Estou lendo você nesses dias![1]

Pode-se dizer que o tema do amor tem boa publicidade em geral, convoca. Ainda mais se o combinamos com o termo “novo”. Os publicitários sabem e usam isso muito bem. As religiões também.

 Os analistas, pelo contrário, devemos tomar certa distância, não compreender rápido demais, tomar o discurso do Mestre pelo avesso e tentar não dizer muitas bobagens. Os três argumentos[2] deste Encontro Americano dão conta desse esforço.

 “O que o discurso analítico nos traz é que falar de amor é, em si mesmo, um gozo” diz Lacan no Seminário 20, e acrescenta que a única coisa que se pode fazer um pouco de sério é escrever uma carta de amor[3].

Em nossa prática, como sair da tagarelice boba e ir em direção ao escrito? A carta está escrita ou se escreve? O modal joga sua partida aqui.

Lacan não cessou de criar escritura – você diz com razão – não cessou de aproximar a psicanálise da função do escrito. Há nisso também uma orientação em relação ao amor, não lhe parece?

Afetuosamente


[1] González Táboas, C.: El amor, Aún, Buenos Aires,  Grama, 2020.

[2] Argumentos del X ENAPOL http://enapol.com/argumentos/#_ftn12

[3] Lacan, J.: O  Seminário, livro 20, Mais Ainda, “Letra de uma carta de almor”, Rio de Janeiro, J. Zahar, 1985, p. 112-113.

Mónica Boada

Buenos Aires, 11 de Março de 2021

Estimada Mónica:

 Hoje lia em sua amável carta, escrita no marco do novo ENAPOL: “Como sair da tagarelice (sobre o amor) e ir em direção ao escrito?” E acrescenta: “o modal joga sua partida aqui”.

Sim, Mónica. Jogam os modos: necessário, contingente, possível e impossível. Ocorre-me trazer uns versos de Lope de Vega (de quando, na sombria Espanha, brilhava o Século de Ouro): “…crer que um céu em um inferno cabe, dar a vida e a alma a um desengano, isto é amor: quem o experimentou sabe”. Aí está, na juntura do amor e do ser, o rasgo do impossível quando o amor se crê necessário! Como ir ao “escrito antes” (antes que a linguagem tramasse seus enredos)? Isso é o novo do amor para o discurso analítico: que o amor é um dizer; pela contingência do dizer se acede ao possível do amor. Não é o mesmo falar de amor que amar. A pulsão (parcial) toma as vias da lalíngua, e o amor é um dizer singular onde se anima o ex da ex-sistência.

Uma calorosa saudação

Carmen González Táboas

La Plata, 15 de março de 2021

Querida Carmen:

Lacan confessa, no Seminário 20, que explorou essa “juntura do amor e do ser” lendo os filósofos durante vinte anos, ou seja… durante todo seu ensino! Creio que em cada análise é necessário passar por ela para poder sair, para encontrar seu impasse, seu “rasgo” como você diz em sua carta.

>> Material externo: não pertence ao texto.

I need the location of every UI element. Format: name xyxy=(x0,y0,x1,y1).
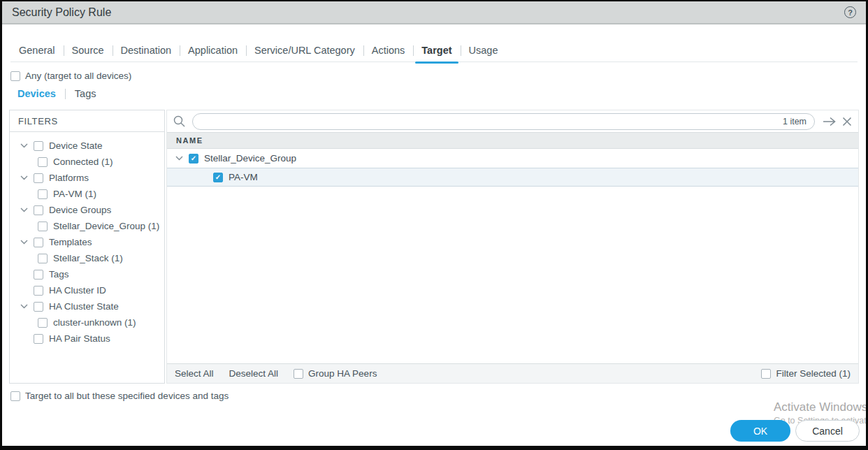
item-count-badge: 1 item xyxy=(783,117,814,126)
filter-item-ha-cluster-state: HA Cluster State xyxy=(10,298,164,314)
negate-target-row: Target to all but these specified device… xyxy=(10,391,229,401)
search-row: 1 item xyxy=(167,110,858,132)
filter-checkbox[interactable] xyxy=(34,302,43,312)
filter-checkbox[interactable] xyxy=(34,334,43,344)
chevron-down-icon[interactable] xyxy=(20,175,28,180)
clear-filter-close-icon[interactable] xyxy=(839,117,855,126)
group-ha-peers-checkbox[interactable] xyxy=(294,369,303,379)
subtab-bar: Devices Tags xyxy=(17,88,96,99)
search-input[interactable] xyxy=(193,115,783,129)
filter-label: Stellar_Device_Group (1) xyxy=(53,221,159,231)
subtab-separator xyxy=(65,89,66,99)
search-pill: 1 item xyxy=(192,113,815,130)
tab-target[interactable]: Target xyxy=(413,39,460,62)
tab-destination[interactable]: Destination xyxy=(113,39,180,62)
chevron-down-icon[interactable] xyxy=(20,304,28,309)
tab-usage[interactable]: Usage xyxy=(461,39,507,62)
help-icon[interactable]: ? xyxy=(844,6,856,18)
select-all-button[interactable]: Select All xyxy=(175,368,214,379)
device-label: PA-VM xyxy=(229,172,258,182)
filter-checkbox[interactable] xyxy=(38,222,48,231)
filter-checkbox[interactable] xyxy=(38,189,48,199)
filter-label: PA-VM (1) xyxy=(53,189,96,199)
filter-checkbox[interactable] xyxy=(34,286,43,296)
filter-item-templates: Templates xyxy=(10,234,164,250)
filter-item-cluster-unknown: cluster-unknown (1) xyxy=(10,314,164,331)
filter-label: Templates xyxy=(49,237,92,247)
filter-item-connected: Connected (1) xyxy=(10,154,164,170)
chevron-down-icon[interactable] xyxy=(20,208,28,212)
filter-checkbox[interactable] xyxy=(34,238,43,247)
device-checkbox[interactable] xyxy=(213,173,223,182)
subtab-devices[interactable]: Devices xyxy=(17,88,56,99)
negate-target-checkbox[interactable] xyxy=(10,391,20,401)
devices-list-panel: 1 item NAME Stellar_Device_Group PA-VM xyxy=(166,110,859,384)
security-policy-rule-dialog: Security Policy Rule ? General Source De… xyxy=(0,0,868,450)
ok-button[interactable]: OK xyxy=(730,420,790,442)
tab-application[interactable]: Application xyxy=(180,39,246,62)
group-ha-peers-label: Group HA Peers xyxy=(308,368,377,379)
filter-checkbox[interactable] xyxy=(34,173,43,183)
filter-item-ha-pair-status: HA Pair Status xyxy=(10,331,164,347)
filters-tree: Device State Connected (1) Platforms PA-… xyxy=(10,132,164,347)
filter-selected-control: Filter Selected (1) xyxy=(761,368,851,379)
filter-label: HA Pair Status xyxy=(49,333,110,344)
filter-label: Device Groups xyxy=(49,205,111,215)
chevron-down-icon[interactable] xyxy=(20,240,28,245)
filter-item-device-state: Device State xyxy=(10,138,164,154)
filter-label: cluster-unknown (1) xyxy=(53,317,136,328)
name-column-header: NAME xyxy=(167,132,858,149)
deselect-all-button[interactable]: Deselect All xyxy=(229,368,279,379)
filter-item-platforms: Platforms xyxy=(10,170,164,186)
any-target-label: Any (target to all devices) xyxy=(25,71,131,81)
filter-selected-label: Filter Selected (1) xyxy=(776,368,851,379)
filter-label: Platforms xyxy=(49,173,89,183)
device-group-checkbox[interactable] xyxy=(189,154,198,164)
filter-label: Stellar_Stack (1) xyxy=(53,253,123,263)
filter-checkbox[interactable] xyxy=(38,157,48,167)
any-target-row: Any (target to all devices) xyxy=(10,71,131,81)
dialog-titlebar: Security Policy Rule ? xyxy=(2,1,866,24)
search-icon xyxy=(170,115,189,128)
filter-item-ha-cluster-id: HA Cluster ID xyxy=(10,282,164,298)
dialog-title: Security Policy Rule xyxy=(12,6,111,19)
filter-checkbox[interactable] xyxy=(38,254,48,263)
filter-item-device-groups: Device Groups xyxy=(10,202,164,218)
apply-filter-arrow-icon[interactable] xyxy=(820,117,839,126)
group-ha-peers-control: Group HA Peers xyxy=(294,368,377,379)
target-content: FILTERS Device State Connected (1) Platf… xyxy=(9,110,859,384)
filters-header: FILTERS xyxy=(10,110,164,132)
list-toolbar: Select All Deselect All Group HA Peers F… xyxy=(167,363,858,383)
list-empty-space xyxy=(167,187,858,363)
filter-label: Tags xyxy=(49,269,69,280)
chevron-down-icon[interactable] xyxy=(20,143,28,148)
tab-source[interactable]: Source xyxy=(64,39,113,62)
device-group-label: Stellar_Device_Group xyxy=(204,153,296,164)
filter-checkbox[interactable] xyxy=(38,318,48,328)
filter-label: Connected (1) xyxy=(53,157,113,167)
filter-label: Device State xyxy=(49,140,103,151)
filters-panel: FILTERS Device State Connected (1) Platf… xyxy=(9,110,165,384)
filter-item-tags: Tags xyxy=(10,266,164,282)
filter-label: HA Cluster State xyxy=(49,301,119,312)
filter-item-pa-vm: PA-VM (1) xyxy=(10,186,164,202)
chevron-down-icon[interactable] xyxy=(175,156,183,161)
device-group-row[interactable]: Stellar_Device_Group xyxy=(167,149,858,168)
filter-checkbox[interactable] xyxy=(34,270,43,280)
cancel-button[interactable]: Cancel xyxy=(795,420,860,442)
subtab-tags[interactable]: Tags xyxy=(75,88,96,99)
device-row[interactable]: PA-VM xyxy=(167,168,858,187)
filter-label: HA Cluster ID xyxy=(49,285,106,296)
filter-checkbox[interactable] xyxy=(34,141,43,151)
filter-selected-checkbox[interactable] xyxy=(761,369,771,379)
dialog-footer-buttons: OK Cancel xyxy=(730,420,860,442)
filter-item-stellar-device-group: Stellar_Device_Group (1) xyxy=(10,218,164,234)
tab-service-url-category[interactable]: Service/URL Category xyxy=(246,39,363,62)
any-target-checkbox[interactable] xyxy=(10,71,20,81)
filter-item-stellar-stack: Stellar_Stack (1) xyxy=(10,250,164,266)
negate-target-label: Target to all but these specified device… xyxy=(25,391,229,401)
tab-bar: General Source Destination Application S… xyxy=(10,39,858,62)
tab-actions[interactable]: Actions xyxy=(363,39,414,62)
filter-checkbox[interactable] xyxy=(34,205,43,215)
tab-general[interactable]: General xyxy=(10,39,64,62)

O novo do amor em cada análise, o que o fará mais digno e menos tonto, será reencontrar nele a ditmension do acontecimento, do dizer que o faz ex-sistir. Contingência!

Isso, como você disse, abre para o impossível do amor e entendo o possível como aquilo que cessa, de se escrever. Mas aqui se abre outra questão, a partir de um parágrafo de seu livro El amor, Aún. Você escreve: “Se faz possível um amor capaz de amar ‘o real no Outro’, o amor que permite ‘uma alegria espinosista’”.

Eu gostaria que você dissesse algo mais dessa “alegria”, Carmem.

Afetuosamente

Mónica Boada

Buenos Aires, 18 de Março de 2021

Querida Mónica:

Alegrou-me sua resposta à minha carta. Sim, numa análise tem-se que passar por essa juntura para que haja o dizer que diz o ex da ex sistência.

Você abre “a outra questão” sobre um amor capaz de amar “o real no Outro”. Em Mais, Ainda estamos longe do romantismo do outro. O Outro é o Outro sexo, o que no outro é o mais estranho a mim, o irreprimível/ irrepresible de seu gozo. E a alegria? Como se obteria desse amor ao real no Outro uma alegria? A alegria é para Spinoza um afeto do corpo que faz bem ao espírito; essa alegria é contingente, exceto o neurótico “não quer saber de seu encontro eminentemente contingente com o outro”! Enche-se de imagens e símbolos para acreditá-lo necessário; assim passa do outro ao ser.

Não há amor sem o separador do ódio porque quem ama quer para si esse gozo que lhe escapa. Como moderá-lo? Lacan propõe, no seminário seguinte, “as regras do jogo do amor” que não existem. Os que se amam terão que inventá-las a cada vez novamente.